Tell me why,' Montoya asked primly.

The devil is in the details. The mind is the body. Gus is still back with Descartes in believing they can be separated.'


'Downloading the brain's patterns isn't enough. Everything you know and think is embedded in your neurons, but your consciousness is in the cells of your entire body. Your mind is really a complex of brains, with major contributions from the nervous and immune systems. The flesh is intelligent, all flesh, and all of it contributes to your personality at one level or another. Take the body away, and you become near-beer, bitter without the kick.'

Montoya chuckled and looked away, rubbing one hand on his breast. 'Why not capture the state of each cell, each neuron, in a computer? A super MRI machine could do something like that, right?'

'Each one of our cells is like a huge factory with thousands of machines and workers. What the cells do, the decisions they make, how they live, contributes to what you think and how you behave. We won't capture that much detail in any artificial memory in our lifetime. Even if we could, one human being would probably fill all the computer capacity on Earth.'

1. I unapologetically use the word mind in its quotidian, not scientific or philosophical, sense - in what I would professionally call "conversational register". I am not, in other words, venturing further into the already huge and labyrinthine implications of the information thread itself.

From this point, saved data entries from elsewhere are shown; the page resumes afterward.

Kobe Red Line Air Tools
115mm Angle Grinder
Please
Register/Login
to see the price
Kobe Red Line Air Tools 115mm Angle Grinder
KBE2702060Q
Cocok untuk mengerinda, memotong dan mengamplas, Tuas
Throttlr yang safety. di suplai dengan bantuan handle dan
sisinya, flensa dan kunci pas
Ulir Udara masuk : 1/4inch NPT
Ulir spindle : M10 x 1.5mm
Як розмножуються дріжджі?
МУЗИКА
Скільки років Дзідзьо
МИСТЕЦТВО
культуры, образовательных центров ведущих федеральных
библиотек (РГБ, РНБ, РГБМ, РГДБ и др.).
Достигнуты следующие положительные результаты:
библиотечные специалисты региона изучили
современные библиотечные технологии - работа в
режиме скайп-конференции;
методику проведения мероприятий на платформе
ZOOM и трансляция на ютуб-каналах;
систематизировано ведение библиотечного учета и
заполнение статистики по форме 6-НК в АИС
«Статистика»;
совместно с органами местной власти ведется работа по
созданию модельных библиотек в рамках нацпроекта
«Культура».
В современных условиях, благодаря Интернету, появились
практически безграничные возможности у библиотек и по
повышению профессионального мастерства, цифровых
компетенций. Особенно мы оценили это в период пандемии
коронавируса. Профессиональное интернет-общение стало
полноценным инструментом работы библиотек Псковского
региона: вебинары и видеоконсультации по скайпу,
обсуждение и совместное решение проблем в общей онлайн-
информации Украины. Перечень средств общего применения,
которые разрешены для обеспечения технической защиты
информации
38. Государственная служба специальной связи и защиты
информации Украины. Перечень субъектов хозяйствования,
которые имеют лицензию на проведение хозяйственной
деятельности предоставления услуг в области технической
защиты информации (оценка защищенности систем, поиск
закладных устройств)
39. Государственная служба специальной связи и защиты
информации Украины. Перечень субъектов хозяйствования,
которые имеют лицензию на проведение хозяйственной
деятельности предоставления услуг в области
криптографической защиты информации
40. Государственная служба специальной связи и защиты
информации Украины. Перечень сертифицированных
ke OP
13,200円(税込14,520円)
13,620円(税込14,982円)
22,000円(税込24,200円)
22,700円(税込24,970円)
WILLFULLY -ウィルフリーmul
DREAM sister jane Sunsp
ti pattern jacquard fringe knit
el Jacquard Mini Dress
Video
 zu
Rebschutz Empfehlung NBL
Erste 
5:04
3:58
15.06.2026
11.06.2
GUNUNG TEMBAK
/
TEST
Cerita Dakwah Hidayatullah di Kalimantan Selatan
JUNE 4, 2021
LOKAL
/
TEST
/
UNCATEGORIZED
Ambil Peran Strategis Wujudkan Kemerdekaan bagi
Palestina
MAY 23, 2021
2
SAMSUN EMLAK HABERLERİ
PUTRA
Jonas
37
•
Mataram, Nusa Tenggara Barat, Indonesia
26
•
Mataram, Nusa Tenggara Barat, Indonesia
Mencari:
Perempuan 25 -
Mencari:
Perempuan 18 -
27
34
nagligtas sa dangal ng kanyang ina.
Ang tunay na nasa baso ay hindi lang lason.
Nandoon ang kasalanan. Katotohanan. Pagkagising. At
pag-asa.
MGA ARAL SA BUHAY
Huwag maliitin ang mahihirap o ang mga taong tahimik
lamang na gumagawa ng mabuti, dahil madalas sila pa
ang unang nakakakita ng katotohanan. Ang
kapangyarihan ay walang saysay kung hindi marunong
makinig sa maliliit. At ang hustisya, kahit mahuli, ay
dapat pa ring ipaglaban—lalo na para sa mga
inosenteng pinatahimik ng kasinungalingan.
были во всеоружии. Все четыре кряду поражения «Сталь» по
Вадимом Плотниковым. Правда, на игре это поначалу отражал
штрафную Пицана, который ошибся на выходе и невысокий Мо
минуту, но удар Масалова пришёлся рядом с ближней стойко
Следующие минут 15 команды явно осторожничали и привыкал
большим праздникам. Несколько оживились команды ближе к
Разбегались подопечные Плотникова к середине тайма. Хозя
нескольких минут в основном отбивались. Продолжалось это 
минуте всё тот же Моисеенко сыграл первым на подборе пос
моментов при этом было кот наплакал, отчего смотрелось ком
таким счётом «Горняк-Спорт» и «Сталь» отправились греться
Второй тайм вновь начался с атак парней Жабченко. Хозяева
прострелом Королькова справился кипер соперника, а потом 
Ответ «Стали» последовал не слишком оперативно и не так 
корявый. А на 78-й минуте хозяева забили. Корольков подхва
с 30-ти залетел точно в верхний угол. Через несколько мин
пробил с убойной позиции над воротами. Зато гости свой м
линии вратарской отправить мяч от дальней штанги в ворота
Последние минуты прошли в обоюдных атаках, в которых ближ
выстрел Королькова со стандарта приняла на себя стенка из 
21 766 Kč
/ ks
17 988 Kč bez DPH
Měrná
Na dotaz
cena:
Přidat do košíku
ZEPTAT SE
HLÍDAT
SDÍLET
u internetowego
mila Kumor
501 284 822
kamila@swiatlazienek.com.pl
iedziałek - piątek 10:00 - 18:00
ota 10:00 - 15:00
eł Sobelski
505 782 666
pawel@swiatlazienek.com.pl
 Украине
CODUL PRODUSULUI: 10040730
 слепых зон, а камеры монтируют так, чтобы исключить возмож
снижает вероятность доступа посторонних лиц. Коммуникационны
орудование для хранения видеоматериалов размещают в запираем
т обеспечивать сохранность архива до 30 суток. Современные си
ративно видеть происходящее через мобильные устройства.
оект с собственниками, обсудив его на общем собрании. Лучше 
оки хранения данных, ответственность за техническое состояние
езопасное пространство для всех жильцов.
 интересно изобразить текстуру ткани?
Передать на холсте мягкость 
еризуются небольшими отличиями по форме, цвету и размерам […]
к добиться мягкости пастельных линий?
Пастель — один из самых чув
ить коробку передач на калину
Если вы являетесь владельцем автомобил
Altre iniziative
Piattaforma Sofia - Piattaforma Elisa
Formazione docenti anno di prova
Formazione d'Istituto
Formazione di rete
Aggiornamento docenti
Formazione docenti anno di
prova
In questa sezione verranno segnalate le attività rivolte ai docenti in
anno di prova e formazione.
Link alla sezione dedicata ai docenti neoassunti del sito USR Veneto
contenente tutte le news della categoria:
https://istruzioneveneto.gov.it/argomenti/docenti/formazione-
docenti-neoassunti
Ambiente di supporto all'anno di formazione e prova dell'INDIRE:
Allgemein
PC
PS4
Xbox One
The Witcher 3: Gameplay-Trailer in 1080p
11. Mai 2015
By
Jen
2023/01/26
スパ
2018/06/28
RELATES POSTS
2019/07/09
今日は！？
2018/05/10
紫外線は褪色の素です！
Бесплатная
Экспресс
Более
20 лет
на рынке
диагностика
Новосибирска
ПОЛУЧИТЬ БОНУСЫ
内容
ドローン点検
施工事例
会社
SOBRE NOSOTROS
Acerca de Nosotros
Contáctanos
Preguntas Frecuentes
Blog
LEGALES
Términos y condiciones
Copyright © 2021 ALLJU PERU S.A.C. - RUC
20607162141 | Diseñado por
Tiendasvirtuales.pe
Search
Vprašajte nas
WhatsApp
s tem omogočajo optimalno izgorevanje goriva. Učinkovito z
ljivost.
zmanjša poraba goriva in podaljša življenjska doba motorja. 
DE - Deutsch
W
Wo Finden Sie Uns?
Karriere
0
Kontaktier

2. As a child of peripatetic foreign service parents, I observed from early in life that as soon as heard that I would soon be living in such and such a place or country, the news was suddenly full of that place or country. For at time, I formed the erroneous impression that either I or my family were uniquely special and important, that the business of the cosmos revolved about me or us.

3. Bear, G., Vitals. 2003, London, Harper Collins. 0007129750 (pbk.).

4. Bear, G., Eon. 1985, New York, N.Y., Bluejay Books. 0312941447.

5. Bear, G., Moving Mars. 1st ed. 1993, New York, Tor. 031285515X (acid-free paper).